If you're comparing it to those two, the trade is a slightly steeper learning curve in exchange for lower cost and far more flexibility.

Why have the client host it

We don't run n8n for clients. The client signs up for n8n Cloud on their own account and invites us in as a collaborator. Reasons:

They own the data and the workflows. Nothing is locked behind our infrastructure.
No bus factor. If they ever want to part ways, the automation keeps running. Same login, same workflows, same data.
No middleman billing. They pay n8n directly. We don't mark up infra.
Cleaner permissions. Their Google account connects to their n8n. Their data never touches ours.

It's a small thing that builds a lot of trust. Most agencies host everything themselves so the client is stuck. We do the opposite on purpose.

Setting it up

The flow with a new client looks like this:

They create an n8n Cloud account at n8n.io. Starter plan is fine for most jobs.
They invite us as a member of their workspace.
We build the workflow inside their account, connected to their Google Sheets via OAuth on their side.
We hand off a short doc explaining what the workflow does, how to pause it, and what to do if it errors.

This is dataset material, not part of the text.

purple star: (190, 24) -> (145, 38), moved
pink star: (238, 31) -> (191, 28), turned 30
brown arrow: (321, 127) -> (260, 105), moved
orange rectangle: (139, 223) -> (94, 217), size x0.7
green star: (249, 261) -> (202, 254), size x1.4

Total setup: under an hour for a straightforward scrape.

The workflow shape

Almost every "scrape to sheets" job follows the same four-node shape:

Schedule Trigger. Daily, hourly, whatever cadence you need.
HTTP Request. Fetch the page. Set a real User-Agent header so you don't get blocked instantly.
HTML node. Use CSS selectors to pull out the fields you care about. Output is a clean JSON array.
Google Sheets node. Append rows to the client's sheet. Authenticated via their Google account.

That's the whole thing for a static page. About 15 minutes of work once the account is set up.

Gotchas worth knowing

A few things we learned the painful way:

JS-rendered pages won't work with the basic HTTP node. You'll need a community node or to find the underlying API the page is calling (often easier).
Rate limits. Add a Wait node between requests if you're hitting a single domain repeatedly. Polite scraping keeps you unblocked.
Error handling. Wire up an Error Trigger workflow that pings the client in Slack or email when a run fails. Otherwise they find out three weeks later when their sheet has a gap.
Deduplication. Use a row ID or a hash of the row to avoid appending duplicates on every run. The Google Sheets node has an "upsert" mode for this.

When to reach for something else

n8n is great for jobs that fit on one screen. If you're scraping millions of pages, doing serious parsing, or need real distributed execution, write a Python script and run it on a schedule. n8n shines in the "small but recurring" zone, which is most of what an operations team actually needs.